The important question is: In what way are organisms made better by natural selection?  Every lifeform alive today is “highly evolved” because each has adapted to its role in its ecosystem and continued to exist.  The only real sense in which we can say a creature is highly evolved is when we consider its specialized tasks.  A bird—hell, even a fly or a mosquito—is more evolved than a human when it comes to flying.  A chimp is more evolved than a human when it comes to climbing trees (we do an OK job of it, but a we’re not in the Chimp Tree Climbing League by any means).  A fish is more evolved for swimming.  A white oak is more evolved for, well … treeing.  I could go on, but I won’t.

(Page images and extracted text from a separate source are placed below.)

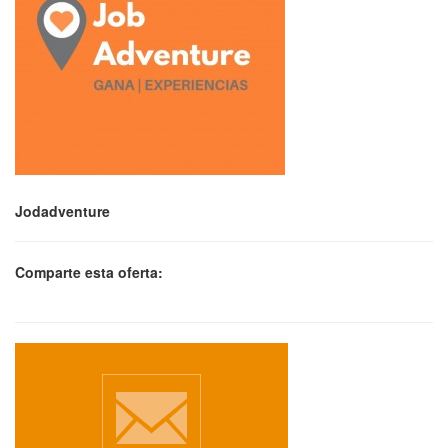
Jodadventure
Comparte esta oferta:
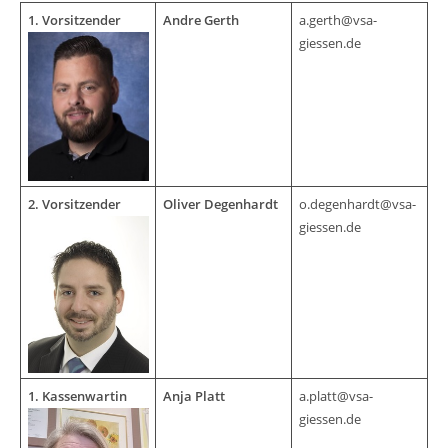
1. Vorsitzender
Andre Gerth
a.gerth@vsa-
giessen.de
2. Vorsitzender
Oliver Degenhardt
o.degenhardt@vsa-
giessen.de
1. Kassenwartin
Anja Platt
a.platt@vsa-
giessen.de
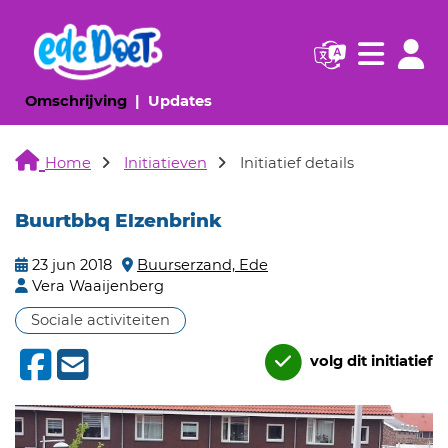
Navigatie websi
Navigatie
(huidige pagina)
(huidige pagina)
Omschrijving
Updates
Home
Initiatieven
Initiatief details
Buurtbbq Elzenbrink
23 jun 2018
Buurserzand, Ede
Vera Waaijenberg
Sociale activiteiten
volg dit initiatief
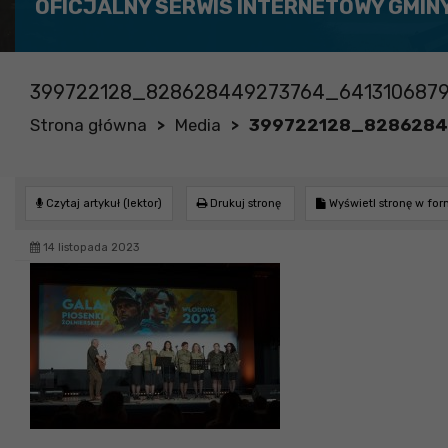
OFICJALNY SERWIS INTERNETOWY GMIN
399722128_828628449273764_6413106879
Strona główna
Media
399722128_8286284
>
>
Czytaj artykuł (lektor)
Drukuj stronę
Wyświetl stronę w fo
14 listopada 2023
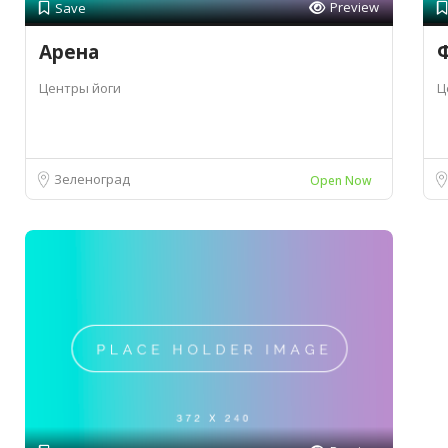
Preview
Save
Арена
Центры йоги
Ц
Зеленоград
Open Now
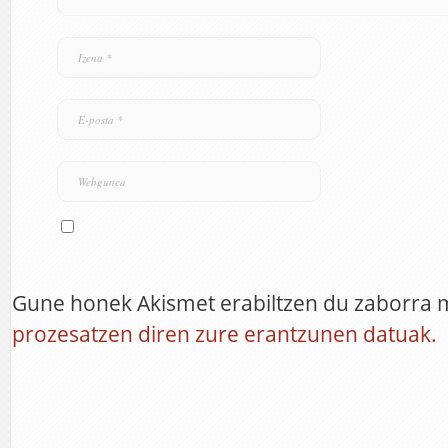
Gune honek Akismet erabiltzen du zaborra 
prozesatzen diren zure erantzunen datuak.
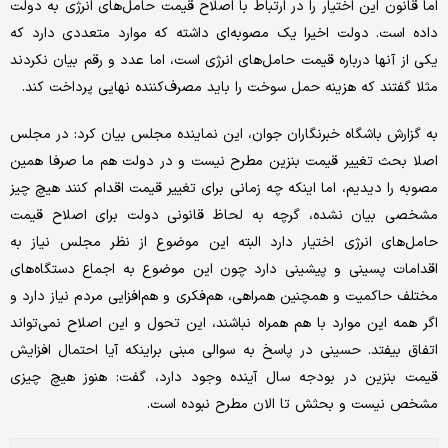
اما قانون این اختیار را در ارتباط با اصلاح قیمت حامل‌های انرژی به دولت
داده است. دولت اخیرا یک مصوبه‌ای داشته که موارد متعددی دارد که
یکی از آنها درباره قیمت حامل‌های انرژی است، اما عدد و رقم بیان نکردند
مثلا ‌گفتند که هزینه‌ حمل سوخت را باید مصرف‌کننده‌ نهایی پرداخت کند.
به گزارش باشگاه خبرنگاران جوان، این نماینده مجلس بیان کرد: در مجلس
اصلا بحث تغییر قیمت بنزین مطرح نیست و در دولت هم ما صرفا همین
مصوبه را دیدیم، اما اینکه چه زمانی برای تغییر قیمت اقدام کنند هیچ چیز
مشخصی بیان نشده، گرچه به لحاظ قانونی دولت برای اصلاح قیمت
حامل‌های انرژی اختیار دارد البته این موضوع از نظر مجلس نیاز به
اقدامات پسینی و پیشینی دارد چون این موضوع به اجماع دستگاه‌های
مختلف حاکمیت و همچنین همراهی، هم‌فکری و هم‌افزایی مردم نیاز دارد و
اگر همه‌ این‌ موارد با هم همراه نباشند، این تحول و این اصلاح نمی‌تواند
اتفاق بیفتد. حسینی در پاسخ به سوالی مبنی براینکه آیا احتمال افزایش
قیمت بنزین در بودجه‌ سال آینده وجود دارد، گفت: هنوز هیچ چیزی
مشخص نیست و بحثش تا الان مطرح نبوده است.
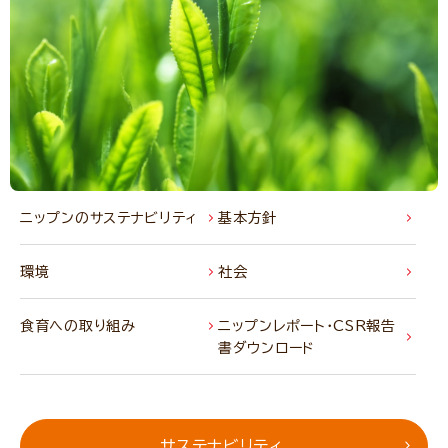
ニップンのサステナビリティ
基本方針
環境
社会
食育への取り組み
ニップンレポート・CSR報告
書ダウンロード
サステナビリティ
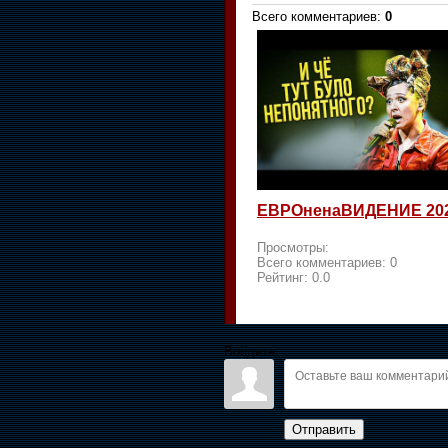
Всего комментариев
:
0
ЕВРОненаВИДЕНИЕ 20
Просмотры:
Всего комментариев:
0
Рейтинг:
0.0
Войдите:
Отправить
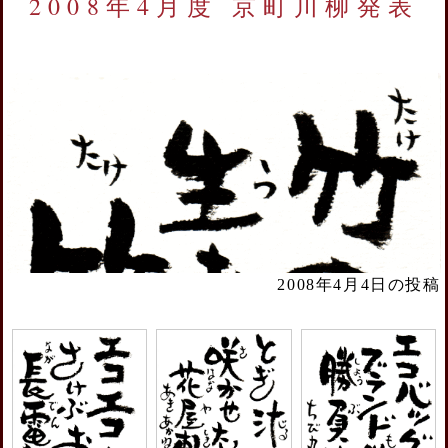
2008年4月度 京町川柳発表
2008年4月4日の投稿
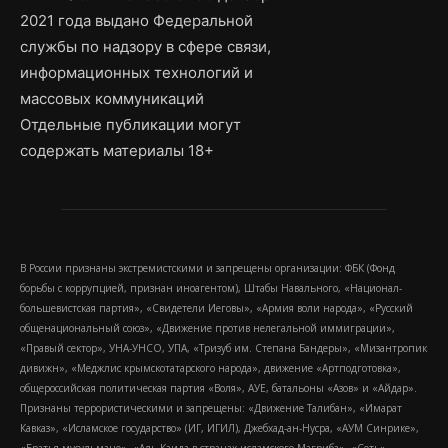
2021 года выдано Федеральной
службы по надзору в сфере связи,
информационных технологий и
массовых коммуникаций
Отдельные публикации могут
содержать материалы 18+
В России признаны экстремистскими и запрещены организации: ФБК (Фонд
борьбы с коррупцией, признан иноагентом), Штабы Навального, «Национал-
большевистская партия», «Свидетели Иеговы», «Армия воли народа», «Русский
общенациональный союз», «Движение против нелегальной иммиграции»,
«Правый сектор», УНА-УНСО, УПА, «Тризуб им. Степана Бандеры», «Мизантропик
дивижн», «Меджлис крымскотатарского народа», движение «Артподготовка»,
общероссийская политическая партия «Воля», АУЕ, батальоны «Азов» и «Айдар».
Признаны террористическими и запрещены: «Движение Талибан», «Имарат
Кавказ», «Исламское государство» (ИГ, ИГИЛ), Джебхад-ан-Нусра, «АУМ Синрике»,
«Братья-мусульмане», «Аль-Каида в странах исламского Магриба», «Сеть»,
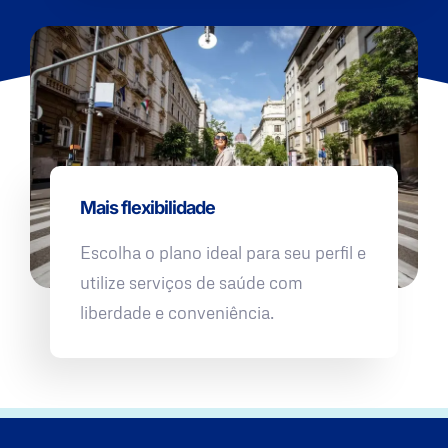
Mais flexibilidade
Escolha o plano ideal para seu perfil e
utilize serviços de saúde com
liberdade e conveniência.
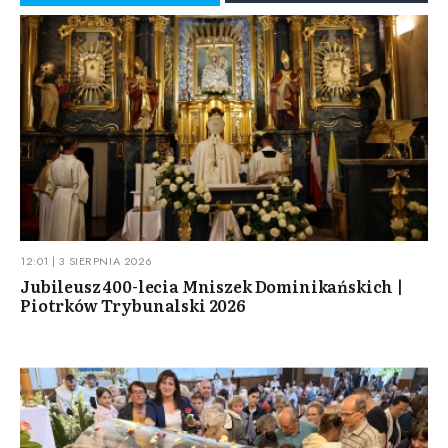
12:01 | 3 SIERPNIA 2026
Jubileusz 400-lecia Mniszek Dominikańskich |
Piotrków Trybunalski 2026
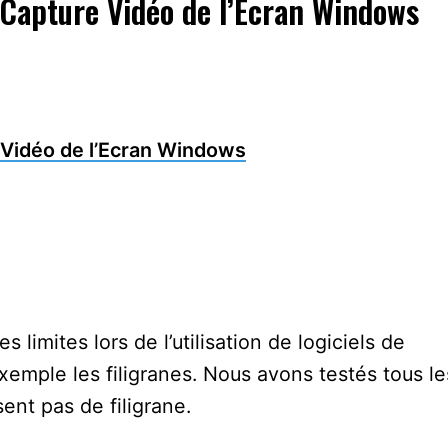
e Capture Vidéo de l’Ecran Windows
e Vidéo de l’Ecran Windows
s limites lors de l’utilisation de logiciels de
emple les filigranes. Nous avons testés tous le
ssent pas de filigrane.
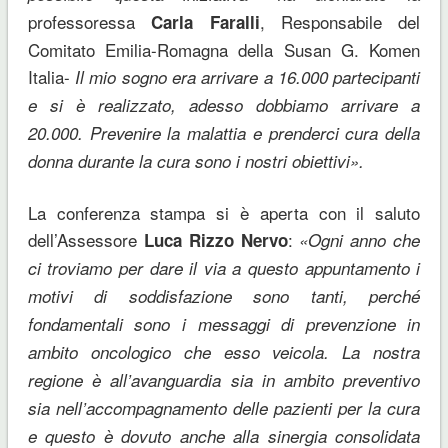
professoressa
, Responsabile del
Carla Faralli
Comitato Emilia-Romagna della Susan G. Komen
Italia-
Il mio sogno era arrivare a 16.000 partecipanti
e si è realizzato, adesso dobbiamo arrivare a
20.000. Prevenire la malattia e prenderci cura della
donna durante la cura sono i nostri obiettivi».
La conferenza stampa si è aperta con il saluto
dell’Assessore
:
Luca Rizzo Nervo
«Ogni anno che
ci troviamo per dare il via a questo appuntamento i
motivi di soddisfazione sono tanti, perché
fondamentali sono i messaggi di prevenzione in
ambito oncologico che esso veicola. La nostra
regione è all’avanguardia sia in ambito preventivo
sia nell’accompagnamento delle pazienti per la cura
e questo è dovuto anche alla sinergia consolidata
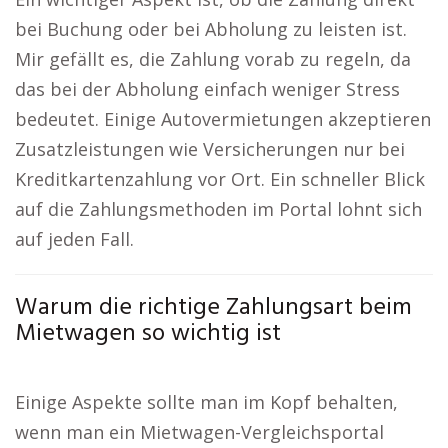
bei Buchung oder bei Abholung zu leisten ist.
Mir gefällt es, die Zahlung vorab zu regeln, da
das bei der Abholung einfach weniger Stress
bedeutet. Einige Autovermietungen akzeptieren
Zusatzleistungen wie Versicherungen nur bei
Kreditkartenzahlung vor Ort. Ein schneller Blick
auf die Zahlungsmethoden im Portal lohnt sich
auf jeden Fall.
Warum die richtige Zahlungsart beim
Mietwagen so wichtig ist
Einige Aspekte sollte man im Kopf behalten,
wenn man ein Mietwagen-Vergleichsportal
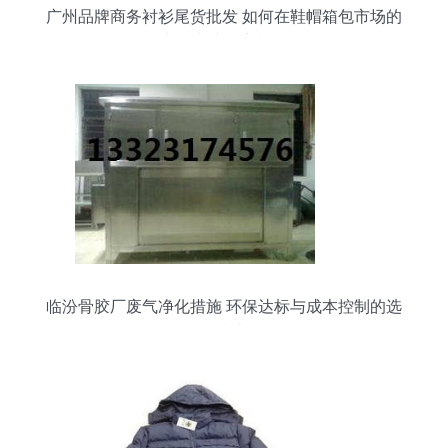
广州品牌商务衬衫尾货批发 如何在鞋帽箱包市场的
竞争中找到商机？
临汾骨胶厂废气净化措施 环保达标与成本控制的选
择指南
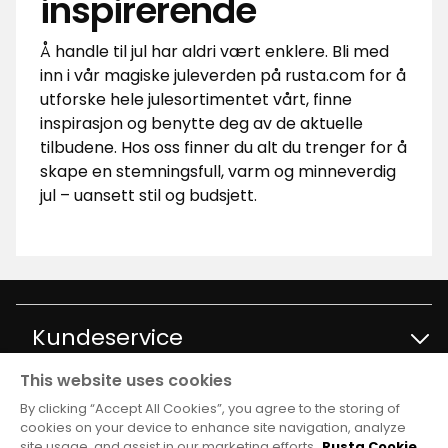
inspirerende
Å handle til jul har aldri vært enklere. Bli med
inn i vår magiske juleverden på rusta.com for å
utforske hele julesortimentet vårt, finne
inspirasjon og benytte deg av de aktuelle
tilbudene. Hos oss finner du alt du trenger for å
skape en stemningsfull, varm og minneverdig
jul – uansett stil og budsjett.
Kundeservice
This website uses cookies
Kontakt kundservice
Informasjon
By clicking “Accept All Cookies”, you agree to the storing of
cookies on your device to enhance site navigation, analyze
site usage, and assist in our marketing efforts.
Rusta Cookie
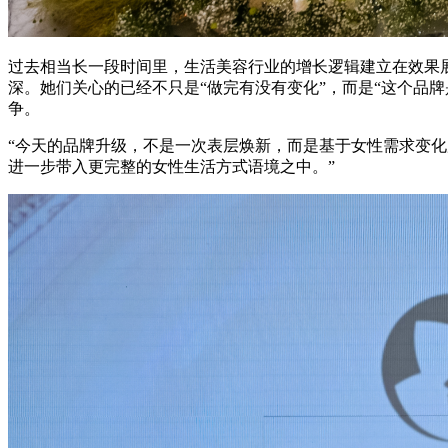
过去相当长一段时间里，生活美容行业的增长逻辑建立在效果
深。她们关心的已经不只是“做完有没有变化”，而是“这个品牌
争。
“今天的品牌升级，不是一次表层焕新，而是基于女性需求变化
进一步带入更完整的女性生活方式语境之中。”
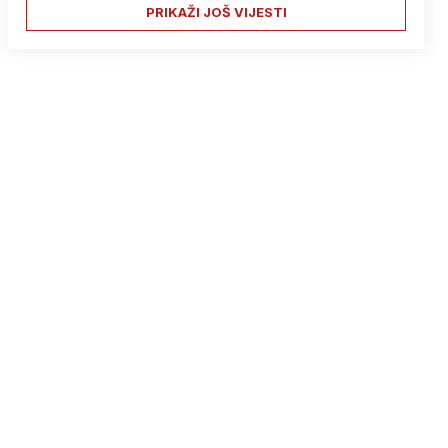
PRIKAŽI JOŠ VIJESTI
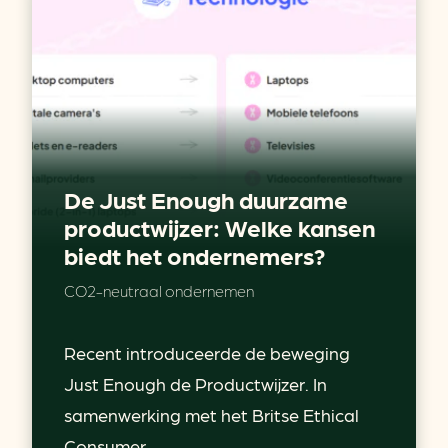
De Just Enough duurzame
productwijzer: Welke kansen
biedt het ondernemers?
CO2-neutraal ondernemen
Recent introduceerde de beweging
Just Enough de Productwijzer. In
samenwerking met het Britse Ethical
Consumer...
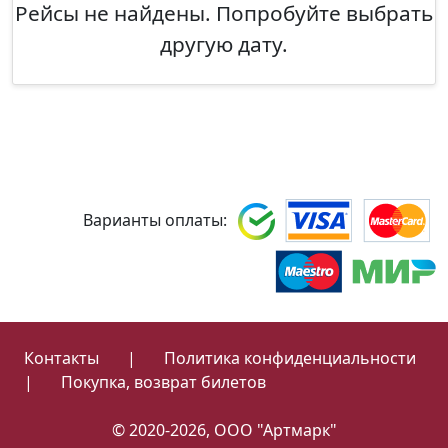
Рейсы не найдены. Попробуйте выбрать
другую дату.
Варианты оплаты:
Контакты
|
Политика конфиденциальности
|
Покупка, возврат билетов
© 2020-2026, ООО "Артмарк"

A while ago it was thought that the last common ancestor of both humans and chimpanzees, nicknamed Arni, may have been found.  It was more similar in appearance to a human than it was to a chimp, which surprised many people.  The question arose, then: Are chimps more evolved than humans?  It’s a loaded question, but the man I saw answer the question answered in a way I found rather admirable.  He said that since chimps are more specialized at the tasks important to their survival they were, indeed, more evolved.3 But of course humans are highly adaptable and there isn’t any one lifestyle—the One Right Way to Live—that we must be suited for.  Are humans more evolved for adaptivity?  I think yes, but also for bipedality, the wearing of clothes, and so on.  (I don’t think any species is evolved for the specialized task of sitting and staring at a computer screen.)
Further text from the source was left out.